§ **Exercise**: Nothing but the lines holding the string "традиционные" should appear in the answer. Copy them from the entries.

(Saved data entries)
※

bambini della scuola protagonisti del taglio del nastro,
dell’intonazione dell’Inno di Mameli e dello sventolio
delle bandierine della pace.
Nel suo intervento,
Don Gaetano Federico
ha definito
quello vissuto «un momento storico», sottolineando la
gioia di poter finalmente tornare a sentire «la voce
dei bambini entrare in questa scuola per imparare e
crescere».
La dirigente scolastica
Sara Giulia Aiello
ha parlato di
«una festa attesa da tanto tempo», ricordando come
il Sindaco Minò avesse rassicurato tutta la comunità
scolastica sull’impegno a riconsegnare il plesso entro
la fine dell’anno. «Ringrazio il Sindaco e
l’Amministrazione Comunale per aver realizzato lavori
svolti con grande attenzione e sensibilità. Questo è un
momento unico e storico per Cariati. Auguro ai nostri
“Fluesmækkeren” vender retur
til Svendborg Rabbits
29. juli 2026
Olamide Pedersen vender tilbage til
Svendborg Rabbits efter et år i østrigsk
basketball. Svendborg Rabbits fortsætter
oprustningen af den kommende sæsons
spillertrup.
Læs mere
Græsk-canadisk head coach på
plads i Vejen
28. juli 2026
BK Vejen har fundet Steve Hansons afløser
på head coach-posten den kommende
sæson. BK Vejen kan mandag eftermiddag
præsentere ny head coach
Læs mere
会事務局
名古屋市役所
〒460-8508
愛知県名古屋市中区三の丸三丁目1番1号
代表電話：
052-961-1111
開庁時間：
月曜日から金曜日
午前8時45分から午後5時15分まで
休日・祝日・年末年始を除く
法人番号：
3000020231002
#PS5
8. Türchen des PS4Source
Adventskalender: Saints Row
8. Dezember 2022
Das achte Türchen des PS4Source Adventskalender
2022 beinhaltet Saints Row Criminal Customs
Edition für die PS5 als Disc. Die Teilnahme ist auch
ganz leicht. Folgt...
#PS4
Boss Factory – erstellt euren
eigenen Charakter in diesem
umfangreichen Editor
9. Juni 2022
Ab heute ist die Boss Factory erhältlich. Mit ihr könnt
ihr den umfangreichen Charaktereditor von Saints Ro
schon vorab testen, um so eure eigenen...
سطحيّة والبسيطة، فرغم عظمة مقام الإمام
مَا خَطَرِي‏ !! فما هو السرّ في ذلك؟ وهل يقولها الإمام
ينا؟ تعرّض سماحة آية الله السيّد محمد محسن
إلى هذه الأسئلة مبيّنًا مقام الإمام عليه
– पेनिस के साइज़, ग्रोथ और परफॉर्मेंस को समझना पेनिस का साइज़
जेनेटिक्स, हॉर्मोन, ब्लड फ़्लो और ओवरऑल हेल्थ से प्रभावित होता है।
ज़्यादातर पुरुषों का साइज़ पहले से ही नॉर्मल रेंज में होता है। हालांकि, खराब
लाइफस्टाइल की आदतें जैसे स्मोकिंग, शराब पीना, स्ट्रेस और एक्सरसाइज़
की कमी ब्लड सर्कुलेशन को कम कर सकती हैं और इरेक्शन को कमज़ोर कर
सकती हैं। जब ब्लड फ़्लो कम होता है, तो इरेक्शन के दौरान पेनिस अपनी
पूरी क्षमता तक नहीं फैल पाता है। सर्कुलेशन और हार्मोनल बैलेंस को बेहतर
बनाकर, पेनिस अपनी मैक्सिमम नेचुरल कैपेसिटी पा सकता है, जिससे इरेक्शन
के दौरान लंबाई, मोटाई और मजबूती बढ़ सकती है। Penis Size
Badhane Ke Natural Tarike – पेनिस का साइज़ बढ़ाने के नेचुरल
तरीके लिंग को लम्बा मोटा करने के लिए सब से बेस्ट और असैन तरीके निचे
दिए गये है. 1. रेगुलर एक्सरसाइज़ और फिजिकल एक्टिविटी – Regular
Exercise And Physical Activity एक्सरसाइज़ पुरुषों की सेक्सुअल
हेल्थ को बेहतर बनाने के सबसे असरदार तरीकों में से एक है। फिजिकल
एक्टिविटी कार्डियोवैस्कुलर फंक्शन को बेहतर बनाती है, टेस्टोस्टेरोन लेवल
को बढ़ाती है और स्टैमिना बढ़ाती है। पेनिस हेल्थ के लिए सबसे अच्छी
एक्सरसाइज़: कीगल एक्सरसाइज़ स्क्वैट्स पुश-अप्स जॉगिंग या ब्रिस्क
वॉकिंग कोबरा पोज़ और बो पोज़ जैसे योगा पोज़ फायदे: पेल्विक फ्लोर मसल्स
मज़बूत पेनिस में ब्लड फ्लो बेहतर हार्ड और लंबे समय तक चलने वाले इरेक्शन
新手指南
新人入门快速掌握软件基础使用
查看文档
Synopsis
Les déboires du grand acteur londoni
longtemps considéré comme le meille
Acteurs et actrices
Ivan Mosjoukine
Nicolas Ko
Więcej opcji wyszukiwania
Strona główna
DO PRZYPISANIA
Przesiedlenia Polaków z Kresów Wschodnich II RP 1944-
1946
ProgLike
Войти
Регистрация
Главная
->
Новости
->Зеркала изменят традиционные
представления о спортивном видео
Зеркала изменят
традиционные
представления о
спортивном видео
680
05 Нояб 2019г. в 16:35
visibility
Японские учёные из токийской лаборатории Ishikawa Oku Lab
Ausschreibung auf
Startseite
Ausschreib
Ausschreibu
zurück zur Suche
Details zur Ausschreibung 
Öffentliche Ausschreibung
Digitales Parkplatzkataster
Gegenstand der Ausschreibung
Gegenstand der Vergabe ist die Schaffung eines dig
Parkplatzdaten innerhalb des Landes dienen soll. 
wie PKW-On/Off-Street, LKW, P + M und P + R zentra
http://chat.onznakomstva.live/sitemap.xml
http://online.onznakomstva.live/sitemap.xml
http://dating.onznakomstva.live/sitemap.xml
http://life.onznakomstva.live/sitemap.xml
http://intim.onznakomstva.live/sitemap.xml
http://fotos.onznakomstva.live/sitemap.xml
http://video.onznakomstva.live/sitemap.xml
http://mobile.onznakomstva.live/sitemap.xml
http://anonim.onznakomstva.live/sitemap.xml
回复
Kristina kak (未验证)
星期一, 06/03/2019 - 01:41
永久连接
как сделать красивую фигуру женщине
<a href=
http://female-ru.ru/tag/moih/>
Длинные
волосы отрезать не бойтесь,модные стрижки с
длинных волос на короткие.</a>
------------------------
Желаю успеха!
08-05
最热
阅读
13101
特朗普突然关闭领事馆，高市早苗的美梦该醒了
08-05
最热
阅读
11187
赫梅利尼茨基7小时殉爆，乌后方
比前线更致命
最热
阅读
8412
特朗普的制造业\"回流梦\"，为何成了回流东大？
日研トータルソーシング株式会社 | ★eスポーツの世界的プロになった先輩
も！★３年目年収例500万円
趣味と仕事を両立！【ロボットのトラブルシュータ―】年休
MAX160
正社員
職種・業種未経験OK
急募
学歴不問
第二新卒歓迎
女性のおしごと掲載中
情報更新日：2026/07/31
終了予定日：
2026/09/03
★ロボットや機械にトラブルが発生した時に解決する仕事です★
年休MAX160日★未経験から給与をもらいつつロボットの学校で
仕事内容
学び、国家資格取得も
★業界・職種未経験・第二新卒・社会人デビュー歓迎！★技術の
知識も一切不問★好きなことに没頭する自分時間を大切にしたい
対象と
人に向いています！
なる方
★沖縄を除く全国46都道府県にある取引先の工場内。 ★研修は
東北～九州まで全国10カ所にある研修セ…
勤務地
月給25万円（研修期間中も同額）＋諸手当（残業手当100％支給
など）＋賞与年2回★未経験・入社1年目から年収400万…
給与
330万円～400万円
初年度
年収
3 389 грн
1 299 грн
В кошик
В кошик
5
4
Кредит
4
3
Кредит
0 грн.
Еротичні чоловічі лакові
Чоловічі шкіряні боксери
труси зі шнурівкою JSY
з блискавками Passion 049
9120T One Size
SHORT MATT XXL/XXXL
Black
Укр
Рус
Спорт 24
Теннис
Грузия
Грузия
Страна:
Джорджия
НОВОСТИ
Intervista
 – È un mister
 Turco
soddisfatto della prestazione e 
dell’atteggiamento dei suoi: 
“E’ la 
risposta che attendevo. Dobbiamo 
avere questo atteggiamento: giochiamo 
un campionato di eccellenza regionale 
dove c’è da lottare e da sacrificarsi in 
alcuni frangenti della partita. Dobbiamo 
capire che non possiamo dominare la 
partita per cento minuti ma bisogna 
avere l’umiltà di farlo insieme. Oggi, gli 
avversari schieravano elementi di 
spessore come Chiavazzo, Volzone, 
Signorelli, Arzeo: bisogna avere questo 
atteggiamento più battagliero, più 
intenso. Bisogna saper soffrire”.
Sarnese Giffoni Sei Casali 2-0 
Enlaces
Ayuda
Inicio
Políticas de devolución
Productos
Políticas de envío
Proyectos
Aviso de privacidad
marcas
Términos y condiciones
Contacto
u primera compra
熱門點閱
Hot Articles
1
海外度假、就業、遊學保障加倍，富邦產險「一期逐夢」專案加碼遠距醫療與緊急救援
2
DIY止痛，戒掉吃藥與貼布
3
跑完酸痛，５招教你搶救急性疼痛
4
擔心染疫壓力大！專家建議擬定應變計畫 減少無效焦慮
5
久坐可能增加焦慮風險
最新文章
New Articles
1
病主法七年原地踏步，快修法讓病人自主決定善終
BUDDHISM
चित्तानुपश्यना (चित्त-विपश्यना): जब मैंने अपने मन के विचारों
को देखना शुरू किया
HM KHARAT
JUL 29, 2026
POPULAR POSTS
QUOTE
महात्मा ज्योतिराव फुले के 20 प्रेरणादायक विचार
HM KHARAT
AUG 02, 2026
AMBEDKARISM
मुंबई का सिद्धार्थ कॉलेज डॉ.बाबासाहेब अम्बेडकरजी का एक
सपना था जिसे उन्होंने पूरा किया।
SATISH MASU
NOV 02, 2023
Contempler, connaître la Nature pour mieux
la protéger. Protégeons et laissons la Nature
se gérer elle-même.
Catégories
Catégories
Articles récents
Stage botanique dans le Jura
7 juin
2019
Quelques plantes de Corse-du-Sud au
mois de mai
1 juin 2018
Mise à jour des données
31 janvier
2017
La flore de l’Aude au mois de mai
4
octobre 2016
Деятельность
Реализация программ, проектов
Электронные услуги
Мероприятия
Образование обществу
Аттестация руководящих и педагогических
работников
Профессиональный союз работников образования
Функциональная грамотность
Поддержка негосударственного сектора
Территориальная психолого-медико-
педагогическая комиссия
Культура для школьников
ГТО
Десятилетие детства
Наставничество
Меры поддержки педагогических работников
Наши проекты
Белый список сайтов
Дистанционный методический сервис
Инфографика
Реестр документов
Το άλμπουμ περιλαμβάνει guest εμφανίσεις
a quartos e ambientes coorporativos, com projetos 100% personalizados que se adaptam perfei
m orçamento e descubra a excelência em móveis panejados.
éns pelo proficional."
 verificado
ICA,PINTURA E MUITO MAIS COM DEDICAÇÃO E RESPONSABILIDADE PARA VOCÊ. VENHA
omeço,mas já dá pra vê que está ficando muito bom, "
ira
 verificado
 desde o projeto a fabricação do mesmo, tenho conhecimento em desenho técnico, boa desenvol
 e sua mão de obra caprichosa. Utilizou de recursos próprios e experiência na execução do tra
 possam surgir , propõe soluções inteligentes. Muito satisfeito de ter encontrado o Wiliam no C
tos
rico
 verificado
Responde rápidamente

※

§ **Solved problem**:
->Зеркала изменят традиционные
традиционные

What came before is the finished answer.